Former Truckee Meadows Community College President John Gwaltney said one example of how community colleges are treated in the NSHE system came after a family donated what amounts to $15 million worth of land to TMCC while he was president.

“I called the chancellor and said congratulate me because I’ve just been given the biggest gift I’ve ever seen,” he told the committee. “He said you have to give it back. He said it has to be given back so it can be given to UNR.”

Gwaltney said when he said he wasn’t sure he wanted to do that, he was told to either do it or “pack” – leave the president’s position.

AB331 by Ira Hansen, R-Sparks, would create a separate system to manage the state’s four community colleges complete with its own governor-appointed board and local boards at each institution.
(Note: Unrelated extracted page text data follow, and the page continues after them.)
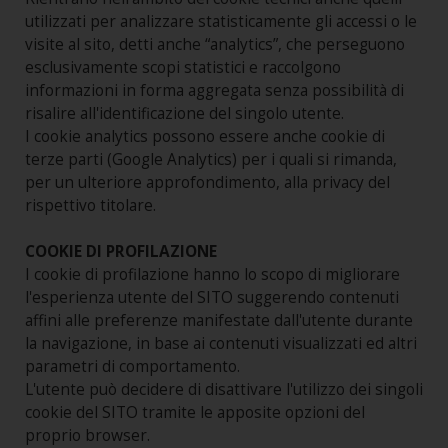
utilizzati per analizzare statisticamente gli accessi o le
visite al sito, detti anche “analytics”, che perseguono
esclusivamente scopi statistici e raccolgono
informazioni in forma aggregata senza possibilità di
risalire all'identificazione del singolo utente.
I cookie analytics possono essere anche cookie di
terze parti (Google Analytics) per i quali si rimanda,
per un ulteriore approfondimento, alla privacy del
rispettivo titolare.
COOKIE DI PROFILAZIONE
I cookie di profilazione hanno lo scopo di migliorare
l'esperienza utente del SITO suggerendo contenuti
affini alle preferenze manifestate dall'utente durante
la navigazione, in base ai contenuti visualizzati ed altri
parametri di comportamento.
L'utente può decidere di disattivare l'utilizzo dei singoli
cookie del SITO tramite le apposite opzioni del
proprio browser.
Hansen said it would also create an Articulation and Transfer Board to coordinate and ease the process of transferring community college students and their credits to the universities as well as accelerate high school students’ ability to transfer to community colleges.
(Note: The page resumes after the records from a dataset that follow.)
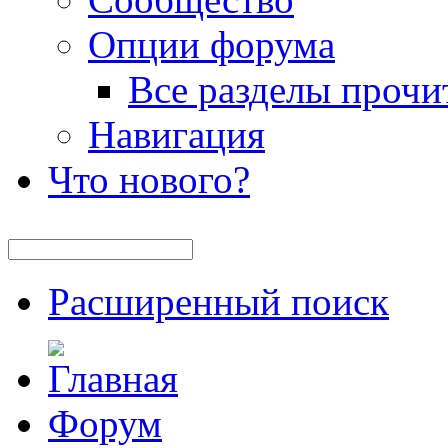
Опции форума
Все разделы прочи
Навигация
Что нового?
Расширенный поиск
Форум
Lucey and Gwaltney said that has been a problem the university system has failed to fix for decades, resulting in too many students being forced by UNR and UNLV to pay for and retake a class at those institutions they already took at community college.

“In my time in Nevada I have never seen transfer and articulation handled properly in this system,” said Lucey.

She was joined by Ray Bacon of the Nevada Manufacturers Association who said when he worked at Bently Nevada, transferring credits up to the universities “was a point of frustration for employers.”

Asked how this would impact the money available to community colleges, Lucey said if the schools have local governance, “you will find you gain more support from the community.” She said that buy-in will help generate more support and funding.

“I think you will find amazing employer support,” Bacon told the committee. “The community will take ownership because I think they will have some control.”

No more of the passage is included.